Natural History/Treatment Process and Outcomes Projects


Two Models of Telephone Support
for Stimulant Recovery

David Farabee, Ph.D., Principal Investigator
(dfarabee@ucla.edu)
Richard Rawson, Ph.D., Mitchell Karno, Ph.D., &
M. Douglas Anglin, Ph.D., Co-Investigators
Valerie Pearce, B.A., Project Director

The purpose of this study is to develop and compare the efficacy of four low-cost, telephone support protocols for patients who have completed the intensive phase of a structured, outpatient stimulant abuse treatment protocol. Patients (N = 500) who have successfully completed the 4-month Matrix Outpatient Model of stimulant abuse treatment are randomly assigned to one of five aftercare counseling conditions: (1) unstructured/non-directive, (2) unstructured/directive, (3) structured/non-directive, (4) structured/directive, or (5) standard referral to aftercare without telephone counseling (control).
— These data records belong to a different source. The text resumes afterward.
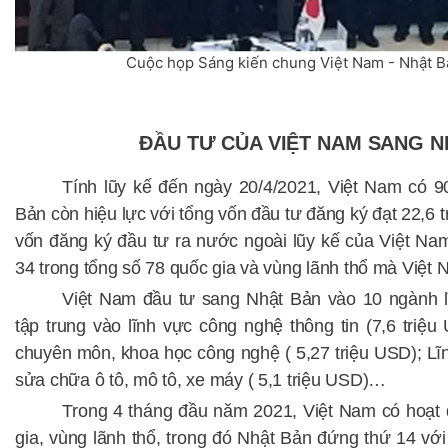
Cuộc họp Sáng kiến chung Việt Nam - Nhật Bả
ĐẦU TƯ CỦA VIỆT NAM SANG N
Tính lũy kế đến ngày 20/4/2021,
Việt Nam
có 9
Bản
còn hiệu lực với tổng vốn đầu tư đăng ký đạt
22
,
6
t
vốn đăng ký đầu tư ra nước ngoài lũy kế của Việt Na
34
trong
tổng
số
78
quốc gia và vùng lãnh thổ
mà
Việt N
Việt Nam đầu tư sang Nhật Bản vào 10 ngành l
tập trung vào lĩnh vực công nghệ thông tin
(
7,6 triệu
chuyên môn, khoa học công
nghệ
(
5,27 triệu USD
);
Lĩ
sửa chữa ô tô, mô tô, xe
máy
(
5,1 triệu USD
)…
Trong 4 tháng đầu năm 2021, Việt Nam
có hoạt 
gia, vùng lãnh thổ
, trong đó Nhật Bản đứng thứ
14
với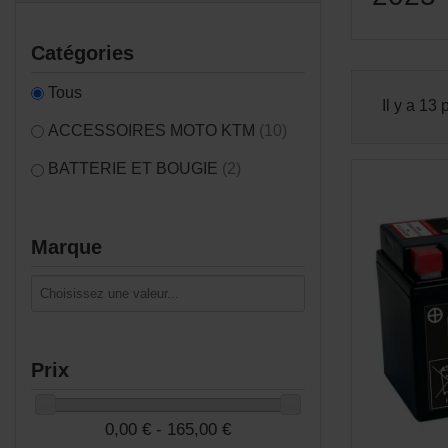
Catégories
Tous
Il y a 13 
ACCESSOIRES MOTO KTM
(10)
BATTERIE ET BOUGIE
(2)
Marque
Prix
0,00 € - 165,00 €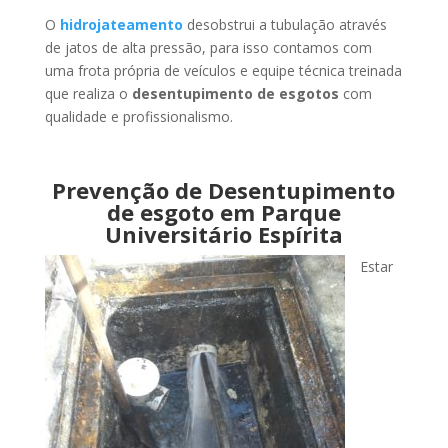
O
hidrojateamento
desobstrui a tubulação através
de jatos de alta pressão, para isso contamos com
uma frota própria de veículos e equipe técnica treinada
que realiza o
desentupimento de esgotos
com
qualidade e profissionalismo.
Prevenção de Desentupimento
de esgoto em Parque
Universitário Espírita
Estar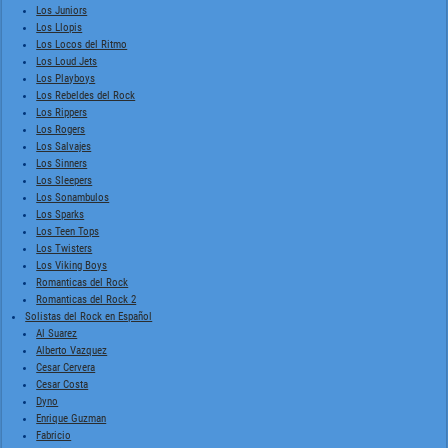
Los Juniors
Los Llopis
Los Locos del Ritmo
Los Loud Jets
Los Playboys
Los Rebeldes del Rock
Los Rippers
Los Rogers
Los Salvajes
Los Sinners
Los Sleepers
Los Sonambulos
Los Sparks
Los Teen Tops
Los Twisters
Los Viking Boys
Romanticas del Rock
Romanticas del Rock 2
Solistas del Rock en Español
Al Suarez
Alberto Vazquez
Cesar Cervera
Cesar Costa
Dyno
Enrique Guzman
Fabricio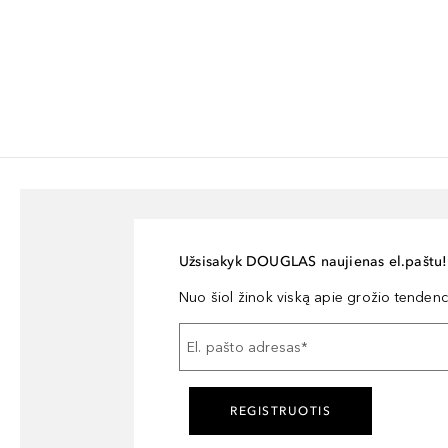
Užsisakyk DOUGLAS naujienas el.paštu!
Nuo šiol žinok viską apie grožio tendencij
El. pašto adresas
*
REGISTRUOTIS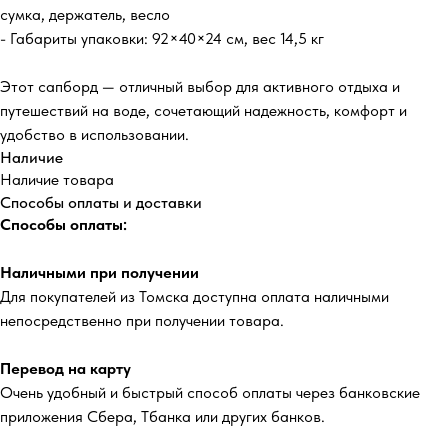
сумка, держатель, весло
- Габариты упаковки: 92×40×24 см, вес 14,5 кг
Этот сапборд — отличный выбор для активного отдыха и
путешествий на воде, сочетающий надежность, комфорт и
удобство в использовании.
Наличие
Наличие товара
Способы оплаты и доставки
Способы оплаты:
Наличными при получении
Для покупателей из Томска доступна оплата наличными
непосредственно при получении товара.
Перевод на карту
Очень удобный и быстрый способ оплаты через банковские
приложения Сбера, Тбанка или других банков.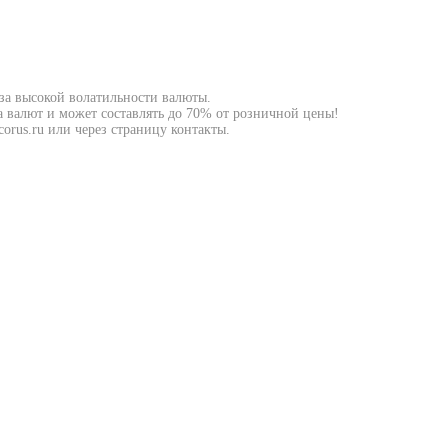
-за высокой волатильности валюты.
а валют и может составлять до 70% от розничной цены!
orus.ru или через страницу контакты.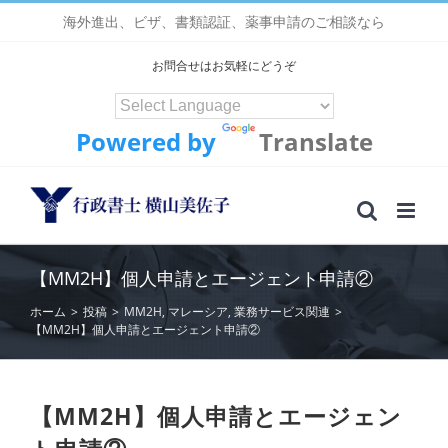
Skip
海外進出、ビザ、書類認証、薬事申請のご相談なら
to
content
お問合せはお気軽にどうぞ
Powered by
Translate
【MM2H】個人申請とエージェント申請②
ホーム
>
投稿
>
MM2H
,
マレーシア
,
業務サービス関連
>
【MM2H】個人申請とエージェント申請②
【MM2H】個人申請とエージェン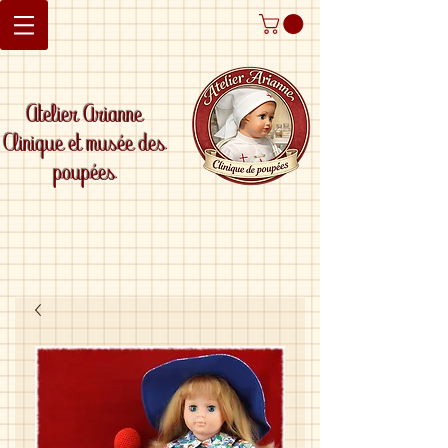
Atelier Arianne
Clinique et musée des
poupées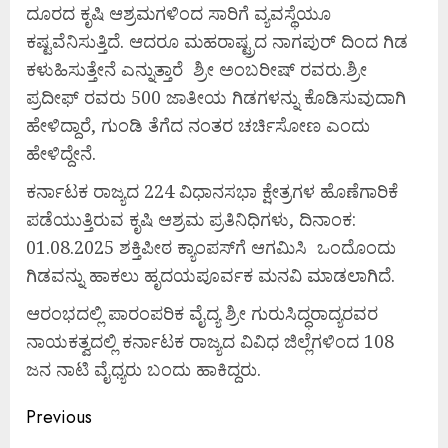
ದೂರದ ಕೃಷಿ ಆಶ್ರಮಗಳಿಂದ ಸಾರಿಗೆ ವ್ಯವಸ್ಥೆಯೂ
ಕಷ್ಟವೆನಿಸುತ್ತಿದೆ. ಆದರೂ ಮಹರಾಷ್ಟ್ರದ ನಾಗಪುರ್ ದಿಂದ ಗಿಡ
ಕಳುಹಿಸುತ್ತೇನೆ ಎನ್ನುತ್ತಾರೆ ಶ್ರೀ ಅಂಬರೀಷ್ ರವರು.ಶ್ರೀ
ಪ್ರದೀಫ್ ರವರು 500 ಜಾತೀಯ ಗಿಡಗಳನ್ನು ಕೊಡಿಸುವುದಾಗಿ
ಹೇಳಿದ್ದಾರೆ, ಗುಂಡಿ ತೆಗೆದ ನಂತರ ಚರ್ಚಿಸೋಣ ಎಂದು
ಹೇಳಿದ್ದೇನೆ.
ಕರ್ನಾಟಕ ರಾಜ್ಯದ 224 ವಿಧಾನಸಭಾ ಕ್ಷೇತ್ರಗಳ ಹೊಣೆಗಾರಿಕೆ
ಪಡೆಯುತ್ತಿರುವ ಕೃಷಿ ಆಶ್ರಮ ಪ್ರತಿನಿಧಿಗಳು, ದಿನಾಂಕ:
01.08.2025 ಶಕ್ತಿಪೀಠ ಕ್ಯಾಂಪಸ್‍ಗೆ ಆಗಮಿಸಿ ಒಂದೊಂದು
ಗಿಡವನ್ನು ಹಾಕಲು ಹೃದಯಪೂರ್ವಕ ಮನವಿ ಮಾಡಲಾಗಿದೆ.
ಆರಂಭದಲ್ಲಿ ಪಾರಂಪರಿಕ ವೈದ್ಯ ಶ್ರೀ ಗುರುಸಿದ್ಧರಾದ್ಯರವರ
ನಾಯಕತ್ವದಲ್ಲಿ ಕರ್ನಾಟಕ ರಾಜ್ಯದ ವಿವಿಧ ಜಿಲ್ಲೆಗಳಿಂದ 108
ಜನ ನಾಟಿ ವೈಧ್ಯರು ಬಂದು ಹಾಕಿದ್ದರು.
Previous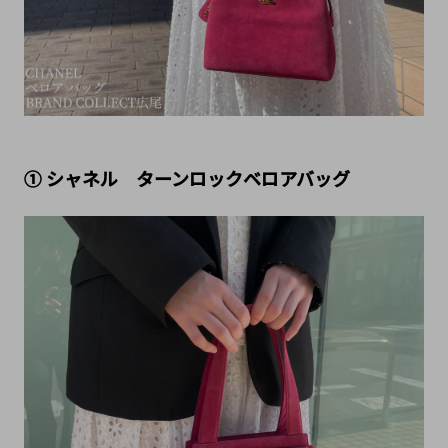
① シャネル　ターンロックベロアバッグ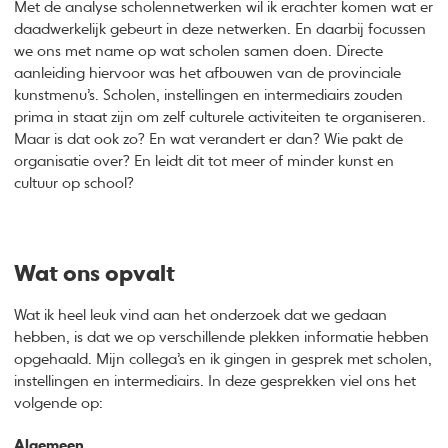
Met de analyse scholennetwerken wil ik erachter komen wat er
daadwerkelijk gebeurt in deze netwerken. En daarbij focussen
we ons met name op wat scholen samen doen. Directe
aanleiding hiervoor was het afbouwen van de provinciale
kunstmenu’s. Scholen, instellingen en intermediairs zouden
prima in staat zijn om zelf culturele activiteiten te organiseren.
Maar is dat ook zo? En wat verandert er dan? Wie pakt de
organisatie over? En leidt dit tot meer of minder kunst en
cultuur op school?
Wat ons opvalt
Wat ik heel leuk vind aan het onderzoek dat we gedaan
hebben, is dat we op verschillende plekken informatie hebben
opgehaald. Mijn collega’s en ik gingen in gesprek met scholen,
instellingen en intermediairs. In deze gesprekken viel ons het
volgende op:
Algemeen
The two structured conditions are based on the behavioral “prompts” identified by Farabee et al. (2002) as being associated with drug avoidance. In the non-directive conditions, patients state their own goals and how they intend to achieve them. In the directive conditions, the coaches provide specific recommendations for the adoption of as many drug-avoidance activities as possible. Certain patient personality traits or styles are also assessed for their possible interaction with the telephone counseling dimensions. Outcomes will be tracked at 6 and 12 months following completion of primary treatment and will include measurement of participation in drug-avoidance activities (including aftercare participation), as well as self-reported and objective measures of substance use and associated prosocial behavior change.

Two Models of Telephone Support for Stimulant Recovery was funded by the National Institute on Drug Abuse, Grant 1 R01 DA018208 (August 2005 through July 2010).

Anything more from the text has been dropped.